I saw that, but that was also a week ago already, so I slowly started to
wonder if plans might have/should be changed. Anyway: if that's still
the plan forward it's totally fine for me if it's fine for Linus. :-D
BTW: I for now didn't sit down to test Mike's patches, as due to all the
discussions I assumed new ones would be coming sooner or later anyway.
If it's worth giving them a shot, please let me know.
> [...]
Thx for the update!
Ciao, Thorsten
On Thu, Jun 1, 2023 at 6:47 AM Christian Brauner <[email protected]> wrote:
>
> @Mike, do you want to prepare an updated version of the temporary fix.
> If @Linus prefers to just apply it directly he can just grab it from the
> list rather than delaying it. Make sure to grab a Co-developed-by line
> on this, @Mike.
Yeah, let's apply the known "fix the immediate regression" patch wrt
vhost ps output and the freezer. That gets rid of the regression.

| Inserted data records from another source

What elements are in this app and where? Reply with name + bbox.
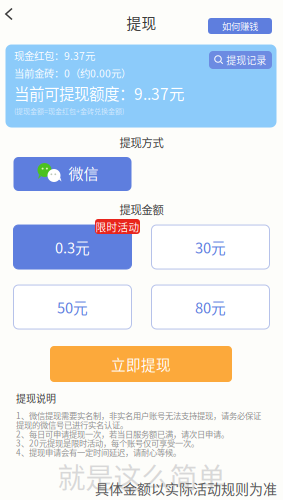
- staticText: 如何赚钱: [222, 19, 258, 33]
- staticText: 80元: [195, 296, 226, 318]
- button[interactable]: Back: [0, 1, 20, 27]
- staticText: 30元: [195, 236, 226, 258]
- staticText: 0.3元: [55, 236, 90, 258]
- staticText: 提现: [126, 12, 156, 33]
- staticText: 提现说明: [16, 391, 56, 406]
- staticText: 当前可提现额度：9..37元: [14, 82, 184, 104]
- staticText: 提现记录: [226, 53, 266, 67]
- button[interactable]: 提现记录: [209, 51, 272, 69]
- staticText: 微信: [68, 162, 98, 184]
- staticText: 提现金额: [120, 201, 164, 217]
- staticText: 现金红包：9.37元: [14, 48, 95, 63]
- staticText: 2、每日可申请提现一次，若当日服务额已满，请次日申请。: [16, 428, 229, 440]
- staticText: 提现的微信号已进行实名认证。: [16, 419, 128, 431]
- staticText: 立即提现: [111, 353, 171, 375]
- button[interactable]: 0.3元: [14, 225, 132, 269]
- staticText: 50元: [57, 296, 88, 318]
- staticText: (提现金额=现金红包+金砖兑换金额): [14, 106, 124, 116]
- button[interactable]: 微信: [14, 157, 132, 191]
- button[interactable]: 如何赚钱: [208, 18, 272, 34]
- staticText: 1、微信提现需要实名制，非实名用户账号无法支持提现，请务必保证: [16, 409, 261, 421]
- staticText: 就是这么简单: [58, 456, 226, 496]
- button[interactable]: 立即提现: [50, 346, 232, 382]
- button[interactable]: 50元: [14, 285, 132, 329]
- staticText: 3、20元提现是限时活动，每个账号仅可享受一次。: [16, 437, 199, 449]
- staticText: 具体金额以实际活动规则为准: [95, 478, 277, 498]
- staticText: 限时活动: [96, 219, 140, 234]
- staticText: 当前金砖：0（约0.00元）: [14, 66, 131, 81]
- button[interactable]: 30元: [152, 225, 270, 269]
- staticText: 提现方式: [120, 134, 164, 150]
- staticText: 4、提现申请会有一定时间延迟，请耐心等候。: [16, 446, 181, 458]
- button[interactable]: 80元: [152, 285, 270, 329]
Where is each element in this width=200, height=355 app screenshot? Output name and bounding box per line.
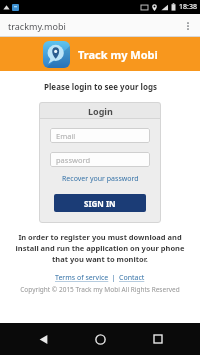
staticText: In order to register you must download a… xyxy=(7,232,193,264)
staticText: Email xyxy=(56,131,76,141)
button[interactable]: Back xyxy=(28,324,58,354)
button[interactable]: password xyxy=(50,152,150,167)
staticText: Recover your password xyxy=(62,174,139,184)
staticText: Terms of service xyxy=(55,273,109,283)
staticText: Track my Mobi xyxy=(78,47,158,62)
staticText: | xyxy=(110,273,118,283)
staticText: SIGN IN xyxy=(84,198,116,209)
button[interactable]: SIGN IN xyxy=(54,194,146,212)
button[interactable]: Recover your password xyxy=(58,173,143,185)
staticText: Please login to see your logs xyxy=(44,81,157,92)
button[interactable]: Contact xyxy=(118,273,146,283)
button[interactable]: More options xyxy=(180,18,196,34)
staticText: 18:38 xyxy=(179,2,197,12)
staticText: password xyxy=(56,155,90,165)
button[interactable]: Email xyxy=(50,128,150,143)
staticText: Login xyxy=(88,105,113,117)
button[interactable]: Terms of service xyxy=(54,273,110,283)
staticText: Contact xyxy=(119,273,145,283)
staticText: trackmy.mobi xyxy=(8,20,66,32)
button[interactable]: Recent apps xyxy=(143,324,173,354)
staticText: Copyright © 2015 Track my Mobi All Right… xyxy=(20,285,180,294)
button[interactable]: Home xyxy=(85,324,115,354)
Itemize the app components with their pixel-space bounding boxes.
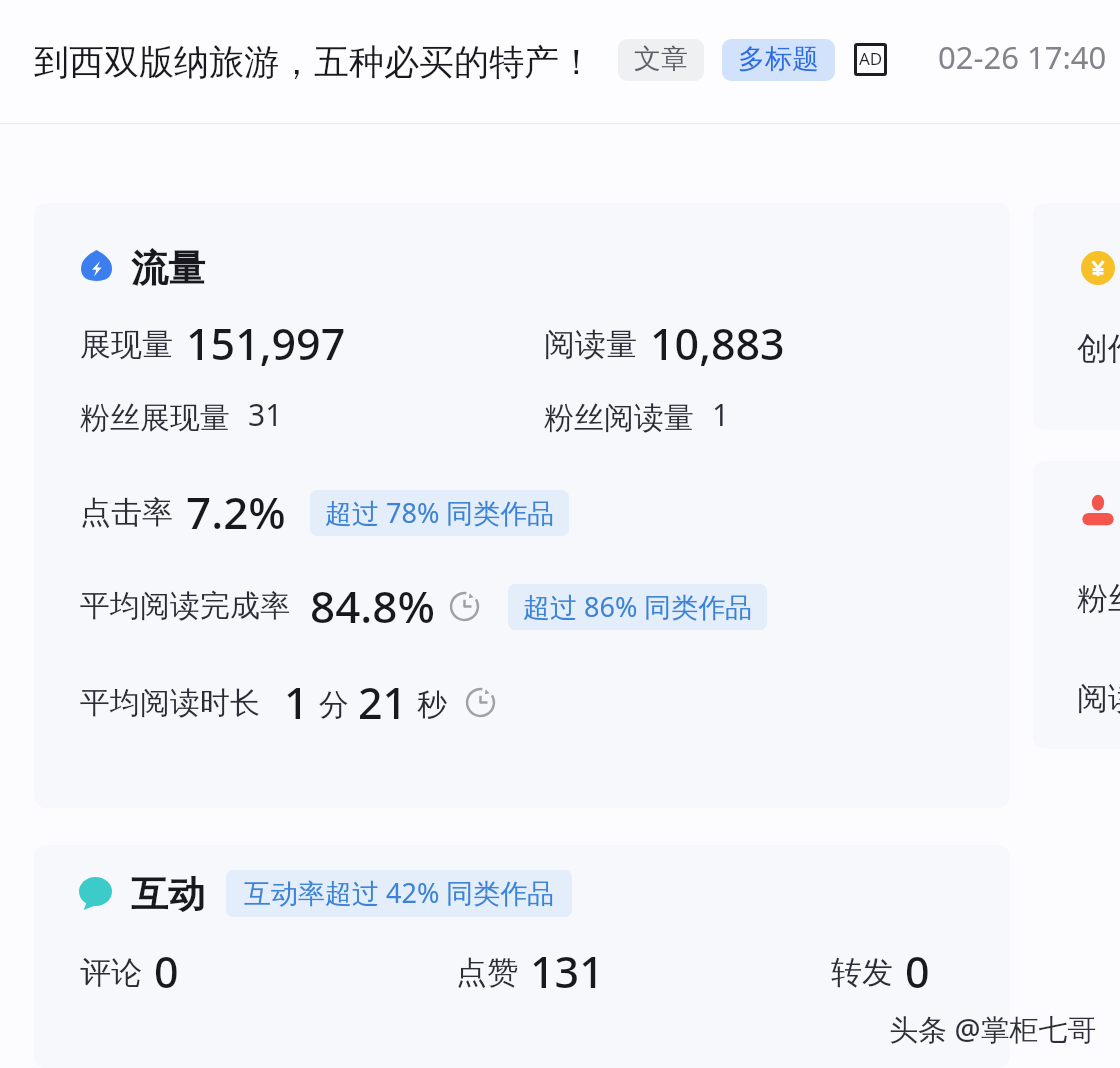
staticText: 21 — [358, 673, 408, 732]
button[interactable]: 多标题 — [722, 39, 835, 81]
button[interactable]: 创作收益 — [1033, 203, 1120, 430]
staticText: 平均阅读完成率 — [80, 587, 290, 625]
staticText: 超过 78% 同类作品 — [325, 494, 555, 531]
button[interactable]: 文章 — [618, 39, 704, 81]
button[interactable] — [34, 845, 1010, 1068]
staticText: 点击率 — [80, 493, 173, 532]
staticText: 131 — [530, 942, 604, 1001]
staticText: 展现量 — [80, 325, 173, 364]
staticText: 粉丝展现量 — [80, 399, 230, 437]
staticText: 02-26 17:40 — [938, 36, 1107, 78]
button[interactable]: 超过 86% 同类作品 — [508, 584, 767, 630]
staticText: 粉丝 — [1077, 579, 1120, 618]
staticText: 点赞 — [456, 953, 518, 992]
button[interactable] — [34, 203, 1010, 808]
staticText: 1 — [284, 673, 309, 732]
staticText: 秒 — [417, 686, 447, 724]
staticText: 互动率超过 42% 同类作品 — [244, 874, 555, 911]
staticText: 阅读 — [1077, 679, 1120, 718]
staticText: 互动 — [131, 871, 205, 918]
button[interactable]: AD label — [854, 43, 887, 76]
staticText: 转发 — [831, 953, 893, 992]
staticText: 到西双版纳旅游，五种必买的特产！ — [34, 40, 594, 84]
staticText: 创作 — [1077, 329, 1120, 368]
staticText: 超过 86% 同类作品 — [523, 588, 753, 625]
staticText: 文章 — [634, 42, 688, 76]
staticText: 平均阅读时长 — [80, 684, 260, 722]
staticText: 7.2% — [186, 482, 286, 542]
staticText: 流量 — [131, 245, 205, 292]
staticText: 31 — [248, 394, 283, 435]
staticText: 10,883 — [650, 314, 785, 373]
button[interactable]: 粉丝阅读 — [1033, 461, 1120, 749]
staticText: 84.8% — [310, 576, 435, 636]
staticText: 阅读量 — [544, 325, 637, 364]
staticText: 粉丝阅读量 — [544, 399, 694, 437]
staticText: 151,997 — [186, 314, 346, 373]
staticText: 头条 @掌柜七哥 — [889, 1009, 1097, 1049]
staticText: 0 — [905, 942, 930, 1001]
staticText: 1 — [712, 394, 730, 435]
staticText: 评论 — [80, 953, 142, 992]
staticText: AD — [859, 47, 883, 70]
staticText: 分 — [319, 686, 349, 724]
staticText: 多标题 — [738, 42, 819, 76]
button[interactable]: 超过 78% 同类作品 — [310, 490, 569, 536]
button[interactable]: 互动率超过 42% 同类作品 — [226, 870, 572, 917]
staticText: 0 — [154, 942, 179, 1001]
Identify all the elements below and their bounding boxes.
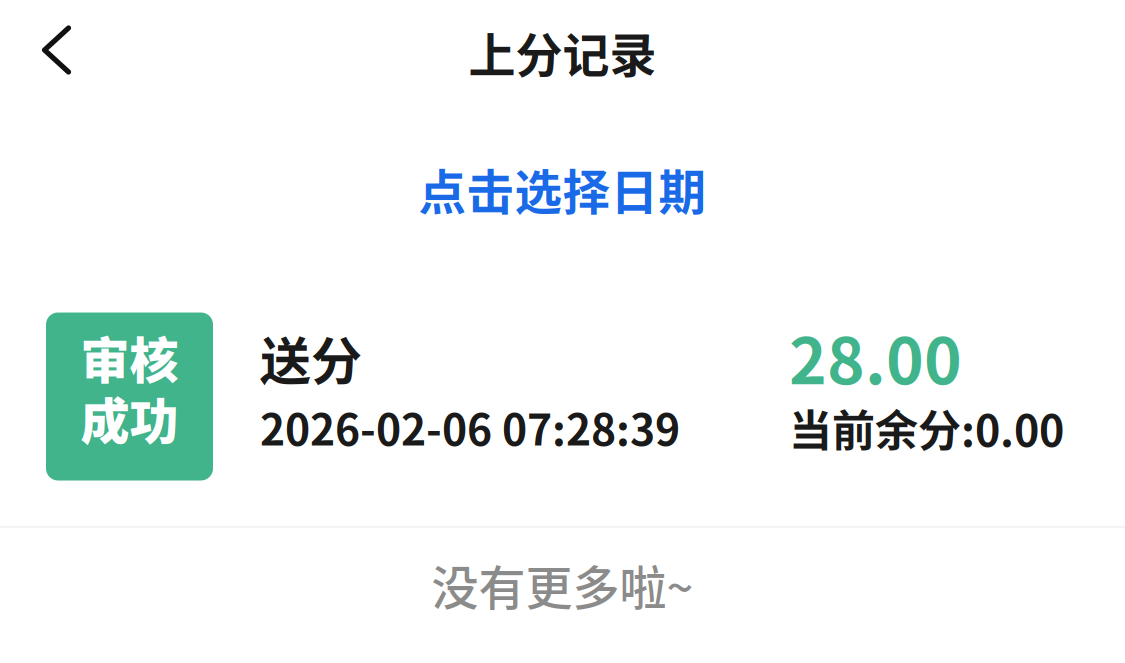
button[interactable]: 点击选择日期 (0, 104, 1125, 274)
staticText: 当前余分:0.00 (789, 397, 1064, 459)
staticText: 审核 (80, 322, 178, 392)
button[interactable]: 审核 (0, 274, 1125, 526)
staticText: 28.00 (789, 310, 962, 403)
button[interactable]: Back (0, 0, 113, 104)
staticText: 成功 (80, 382, 178, 454)
staticText: 点击选择日期 (418, 155, 706, 223)
staticText: 上分记录 (468, 18, 656, 86)
staticText: 送分 (260, 321, 362, 395)
staticText: 2026-02-06 07:28:39 (260, 396, 680, 458)
staticText: 没有更多啦~ (432, 550, 694, 619)
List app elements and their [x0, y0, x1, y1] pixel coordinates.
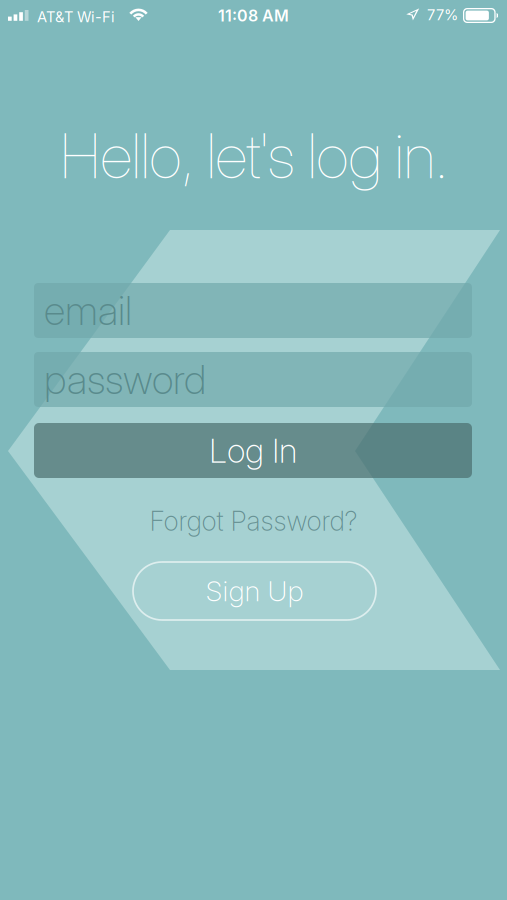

I think that we can - and should - then treat the questions about core
dumping and execve as separate issues.
vhost wouldn't have done execve since it's nonsensical and has never
worked anyway since it always left the old mm ref behind, and
similarly core dumping has never been an issue.
So on those things we don't have any "semantic" issues, we just need
to make sure we don't do crazy things like hang uninterruptibly.
Linus
On 6/1/23 5:47 AM, Christian Brauner wrote:
> On Thu, Jun 01, 2023 at 09:58:38AM +0200, Thorsten Leemhuis wrote:
>> On 19.05.23 14:15, Christian Brauner wrote:
>>> On Thu, May 18, 2023 at 10:25:11AM +0200, Christian Brauner wrote:
>>>> On Wed, May 17, 2023 at 07:09:12PM -0500, Mike Christie wrote:
>>>>> This patch allows the vhost and vhost_task code to use CLONE_THREAD,
>>>>> CLONE_SIGHAND and CLONE_FILES. It's a RFC because I didn't do all the
>>>>> normal testing, haven't coverted vsock and vdpa, and I know you guys
>>>>> will not like the first patch. However, I think it better shows what
>>>> Just to summarize the core idea behind my proposal is that no signal
>>>> handling changes are needed unless there's a bug in the current way
>>>> io_uring workers already work. All that should be needed is
>>>> s/PF_IO_WORKER/PF_USER_WORKER/ in signal.c.
>> [...]
>>>> So it feels like this should be achievable by adding a callback to
>>>> struct vhost_worker that get's called when vhost_worker() gets SIGKILL
>>>> and that all the users of vhost workers are forced to implement.
>>>>
>>>> Yes, it is more work but I think that's the right thing to do and not to
>>>> complicate our signal handling.
>>>>
>>>> Worst case if this can't be done fast enough we'll have to revert the
>>>> vhost parts. I think the user worker parts are mostly sane and are
>>> As mentioned, if we can't settle this cleanly before -rc4 we should
>>> revert the vhost parts unless Linus wants to have it earlier.
>> Meanwhile -rc5 is just a few days away and there are still a lot of
>> discussions in the patch-set proposed to address the issues[1]. Which is
>> kinda great (albeit also why I haven't given it a spin yet), but on the
>> other hand makes we wonder:
> You might've missed it in the thread but it seems everyone is currently
> operating under the assumption that the preferred way is to fix this is
> rather than revert. See the mail in [1]:
>
> "So I'd really like to finish this. Even if we end up with a hack or
> two in signal handling that we can hopefully fix up later by having
> vhost fix up some of its current assumptions."
>
> which is why no revert was send for -rc4. And there's a temporary fix we
> seem to have converged on.
>
> @Mike, do you want to prepare an updated version of the temporary fix.
> If @Linus prefers to just apply it directly he can just grab it from the
> list rather than delaying it. Make sure to grab a Co-developed-by line
> on this, @Mike.
Yes, I'll send it within a couple hours.